▼
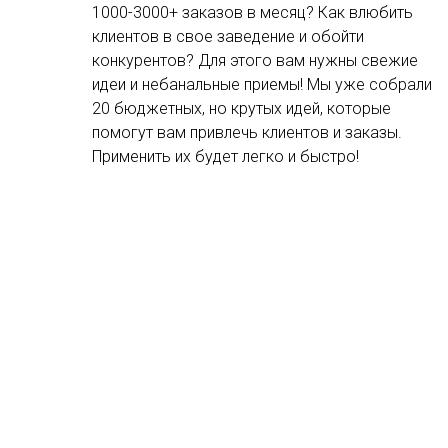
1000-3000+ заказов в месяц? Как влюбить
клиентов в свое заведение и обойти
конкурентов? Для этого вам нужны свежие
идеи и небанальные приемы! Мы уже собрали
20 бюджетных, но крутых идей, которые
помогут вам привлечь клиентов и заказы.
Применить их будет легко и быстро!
▲
▼
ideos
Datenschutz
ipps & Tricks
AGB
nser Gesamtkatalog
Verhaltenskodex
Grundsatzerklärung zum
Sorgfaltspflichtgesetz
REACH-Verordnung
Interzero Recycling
▲
▼
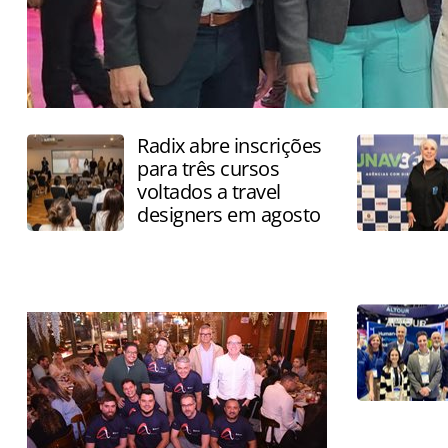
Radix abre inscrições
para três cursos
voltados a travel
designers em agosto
▲
Exercise instructions:
Please go through the data and copy each line containing the word "клиентов".

Written reply:
клиентов в свое заведение и обойти
помогут вам привлечь клиентов и заказы.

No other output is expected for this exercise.